_YOUR GOAL_
If an entry holds a picture, skip the picture but copy everything else exactly.

_RAW DATA_
■ ■ ■
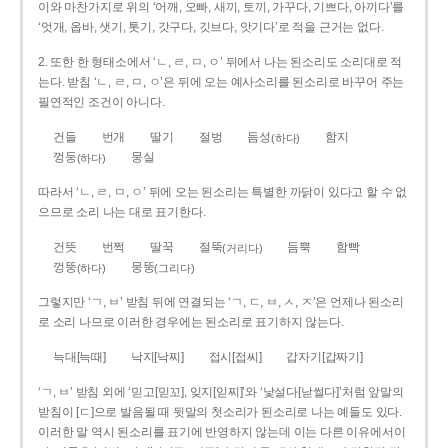
이와 마찬가지로 위의 ‘어깨, 오빠, 새끼, 토끼, 가꾸다, 기쁘다, 아끼다’를
‘엇개, 옵바, 샛기, 톳기, 갓구다, 깃브다, 앗기다’로 적을 근거는 없다.
2. 또한 한 형태소에서 ‘ㄴ, ㄹ, ㅁ, ㅇ’ 뒤에서 나는 된소리도 소리대로 적
는다. 받침 ‘ㄴ, ㄹ, ㅁ, ㅇ’은 뒤에 오는 예사소리를 된소리로 바꾸어 주는
필연적인 조건이 아니다.
건들
번개
딸기
절벙
듬성
함지
(하다)
껑둥
뭉실
(하다)
따라서 ‘ㄴ, ㄹ, ㅁ, ㅇ’ 뒤에 오는 된소리는 특별한 까닭이 있다고 할 수 없
으므로 소리 나는 대로 표기한다.
건뜻
번쩍
딸꾹
절뚝
듬뿍
함빡
(거리다)
껑뚱
뭉뚱
(하다)
(그리다)
그렇지만 ‘ㄱ, ㅂ’ 받침 뒤에 연결되는 ‘ㄱ, ㄷ, ㅂ, ㅅ, ㅈ’은 언제나 된소리
로 소리 나므로 이러한 경우에는 된소리로 표기하지 않는다.
늑대[늑때]
낙지[낙찌]
접시[접씨]
갑자기[갑짜기]
‘ㄱ, ㅂ’ 받침 외에 ‘믿고[믿꼬], 잊지[읻찌]’와 ‘낯설다[낟썰다]’처럼 앞말의
받침이 [ㄷ]으로 발음될 때 뒷말의 첫소리가 된소리로 나는 예들도 있다.
이러한 말 역시 된소리를 표기에 반영하지 않는데 이는 다른 이유에서이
■ ■ ■
_THE COMPLETED TASK_
이와 마찬가지로 위의 ‘어깨, 오빠, 새끼, 토끼, 가꾸다, 기쁘다, 아끼다’를
‘엇개, 옵바, 샛기, 톳기, 갓구다, 깃브다, 앗기다’로 적을 근거는 없다.
2. 또한 한 형태소에서 ‘ㄴ, ㄹ, ㅁ, ㅇ’ 뒤에서 나는 된소리도 소리대로 적
는다. 받침 ‘ㄴ, ㄹ, ㅁ, ㅇ’은 뒤에 오는 예사소리를 된소리로 바꾸어 주는
필연적인 조건이 아니다.
건들
번개
딸기
절벙
듬성
함지
(하다)
껑둥
뭉실
(하다)
따라서 ‘ㄴ, ㄹ, ㅁ, ㅇ’ 뒤에 오는 된소리는 특별한 까닭이 있다고 할 수 없
으므로 소리 나는 대로 표기한다.
건뜻
번쩍
딸꾹
절뚝
듬뿍
함빡
(거리다)
껑뚱
뭉뚱
(하다)
(그리다)
그렇지만 ‘ㄱ, ㅂ’ 받침 뒤에 연결되는 ‘ㄱ, ㄷ, ㅂ, ㅅ, ㅈ’은 언제나 된소리
로 소리 나므로 이러한 경우에는 된소리로 표기하지 않는다.
늑대[늑때]
낙지[낙찌]
접시[접씨]
갑자기[갑짜기]
‘ㄱ, ㅂ’ 받침 외에 ‘믿고[믿꼬], 잊지[읻찌]’와 ‘낯설다[낟썰다]’처럼 앞말의
받침이 [ㄷ]으로 발음될 때 뒷말의 첫소리가 된소리로 나는 예들도 있다.
이러한 말 역시 된소리를 표기에 반영하지 않는데 이는 다른 이유에서이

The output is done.